Extracted data

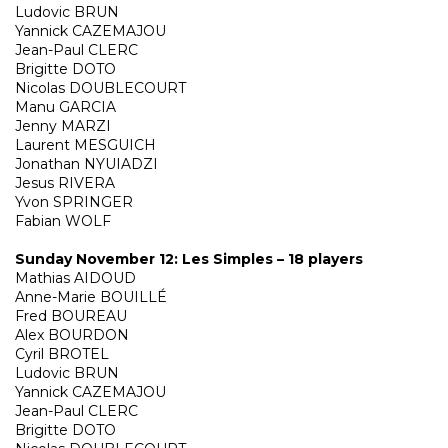
Ludovic BRUN
Yannick CAZEMAJOU
Jean-Paul CLERC
Brigitte DOTO
Nicolas DOUBLECOURT
Manu GARCIA
Jenny MARZI
Laurent MESGUICH
Jonathan NYUIADZI
Jesus RIVERA
Yvon SPRINGER
Fabian WOLF
Sunday November 12: Les Simples – 18 players
Mathias AIDOUD
Anne-Marie BOUILLÉ
Fred BOUREAU
Alex BOURDON
Cyril BROTEL
Ludovic BRUN
Yannick CAZEMAJOU
Jean-Paul CLERC
Brigitte DOTO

Task details
Please repeat, exactly and only, the lines from the one containing "Laurent MESGUICH" through the last line of the records, both included.

Response to the task
Laurent MESGUICH
Jonathan NYUIADZI
Jesus RIVERA
Yvon SPRINGER
Fabian WOLF
Sunday November 12: Les Simples – 18 players
Mathias AIDOUD
Anne-Marie BOUILLÉ
Fred BOUREAU
Alex BOURDON
Cyril BROTEL
Ludovic BRUN
Yannick CAZEMAJOU
Jean-Paul CLERC
Brigitte DOTO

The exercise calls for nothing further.